At this time people were looking to hydraulics for solutions, but they weren't getting anywhere. So we decided to start from scratch and throw out the old system entirely. After five years of working out some complex mathematical algorithms, we found we could get huge improvements on paper, but we didn't know what the hardware would be. What we ended up with is an electromagnetic motor installed at each wheel. When power is applied, the motor retracts and extends. One of the key advantages of an electromagnetic system is speed. The motor responds to conditions in the road quickly enough to counter the effects of bumps and potholes, maintaining a comfortable ride. The motor is also strong enough to put out enough force to prevent the car from rolling and pitching during an aggressive maneuver.

We've worked on this system and tested it for 24 years now, and are finally ready to show it to the auto companies.
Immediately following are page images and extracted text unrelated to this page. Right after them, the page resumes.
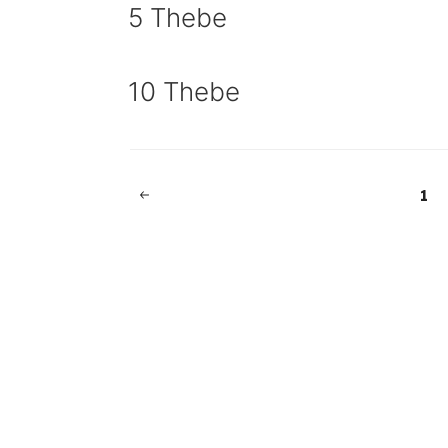
5 Thebe
10 Thebe
Beitragsnavigation
Vorherige
Sei
1
Seite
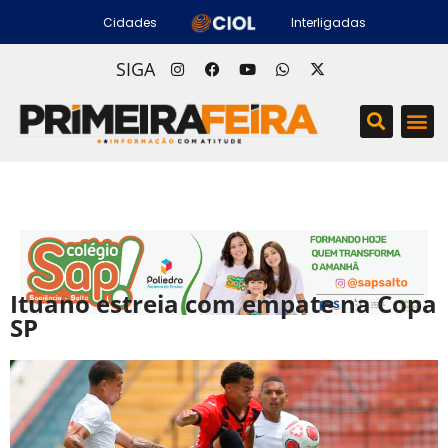
Cidades
Interligadas
SIGA
Ituano estreia com empate na Copa
SP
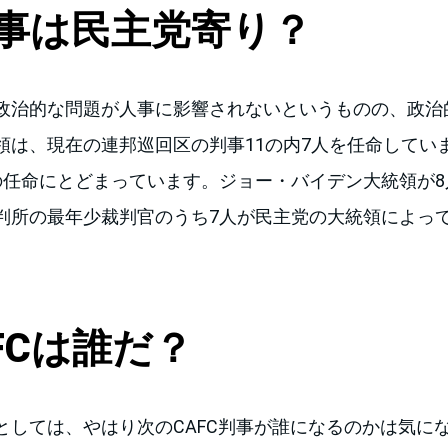
事は民主党寄り？
政治的な問題が人事に影響されないというものの、政治
領は、現在の連邦巡回区の判事11の内7人を任命してい
の任命にとどまっています。ジョー・バイデン大統領が8
判所の最年少裁判官のうち7人が民主党の大統領によっ
FCは誰だ？
としては、やはり次のCAFC判事が誰になるのかは気に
It will probably take several years before they adopt it; they'll want to do some of their own testing, but we've designed it so that it can bolt right onto the chassis of current production cars—they won't have to do expensive retooling to make this technology work. We'll probably first see it as an option in luxury cars—we don't know exactly how much it will cost, but as the suspension gets more widely adopted, the price will come down, and we'll probably see it in all but the most inexpensive cars, which is how ABS brakes developed. Oh, and the potential size of the market? We really have no idea. We just know that we have a technology that's so different and so much better that many people will want it.